Mitchell attended the protest in Lanesboro, Co. Longford, yesterday evening, Monday, July 22, where over 300 people including employees, their families and members of the south Longford community walked in unity and solidarity through the main street of a town where Bord na Móna has been a fixture for over 60 years.

The company announced two weeks ago that as a direct result of the shutdown of the Lough Ree Power Station it was forced into making a decision to lay off a large number of workers including 78 seasonal workers and 72 permanent staff.

The power station in south Longford was closed on Friday, July 5, by ESB after the Environmental Protection Agency (EPA) initiated legal proceedings because it deemed the temperature of the cooling water being discharged from the facility into the river to be too high.

Bord na Móna workers, their families and members of the community march through Lanesboro

Last week, the company let the seasonal workers go while late on Friday evening it announced that the 72 permanent employees would be laid off this week.

The bog and the land

Mitchell, meanwhile, is a suckler farmer from just outside of Lanesboro. He says the work at Bord na Móna helped him to supplement his farm income and this was something he greatly welcomed.

But last week when the company placed him and 77 other seasonal workers on ‘temporary lay-off’ with no pay, he was “flabbergasted”.

Over 300 people turned out to support Bord na Móna workers in Lanesboro

Mitchell said he was told by the company that the leave would last from four to 12 weeks – however, he remains fearful that the move will become “more indefinite”.

The local farmer also feels he has been “left in limbo” as a direct result of Bord na Móna’s decision.
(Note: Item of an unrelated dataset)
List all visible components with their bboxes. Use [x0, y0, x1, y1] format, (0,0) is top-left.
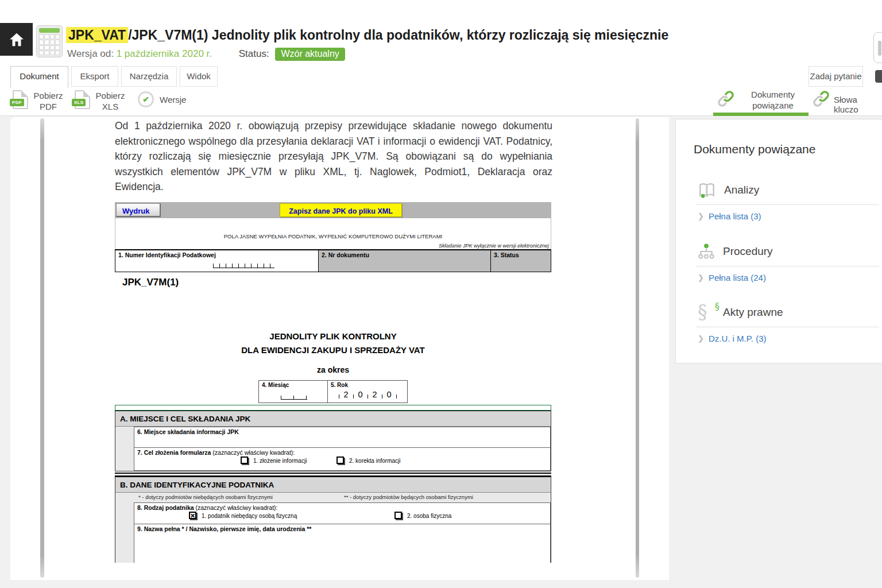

He took up his seasonal employment with the company in May and pointed to the pay cheque and how it helped him to “supplement the farming side of things”.

This has been like a bolt out of the blue to be honest with you.
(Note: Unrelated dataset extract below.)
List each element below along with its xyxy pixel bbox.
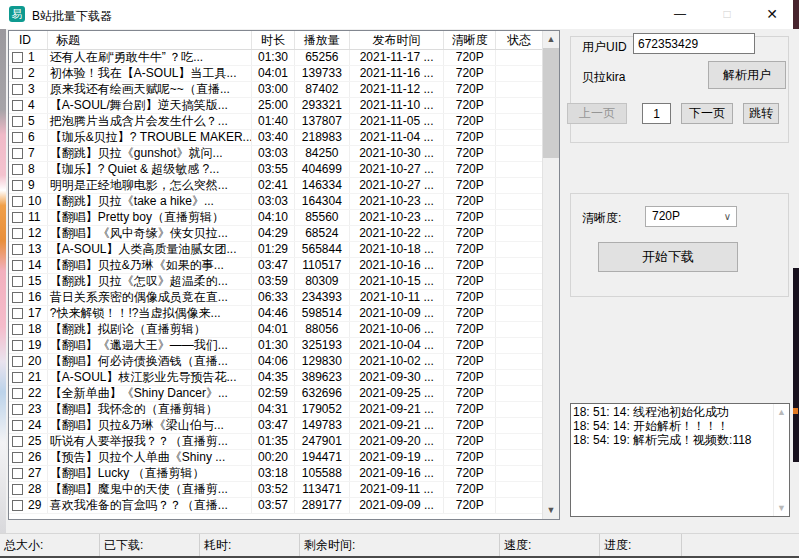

He continued: “The company brought us in to a meeting  and gave us a week’s notice and that’s where we are at now.”

Mitchell says that one of the difficulties he faces is in relation to social welfare. He pointed out that he needs 13 stamps to draw any money down and because he only started working in May, he hasn’t built up the number of stamps required.

78 seasonal workers at Bord na Móna were laid off last week while 72 permanent jobs are hanging in the balance this week

“It’s hard at the moment; I’m a suckler farmer and the Bord na Móna money was subsidising the bit of farming for me here.

“In fact, I would say that if it wasn’t for Bord na Móna I wouldn’t be farming at all because it’s not able to stand on its own two feet at all these days.”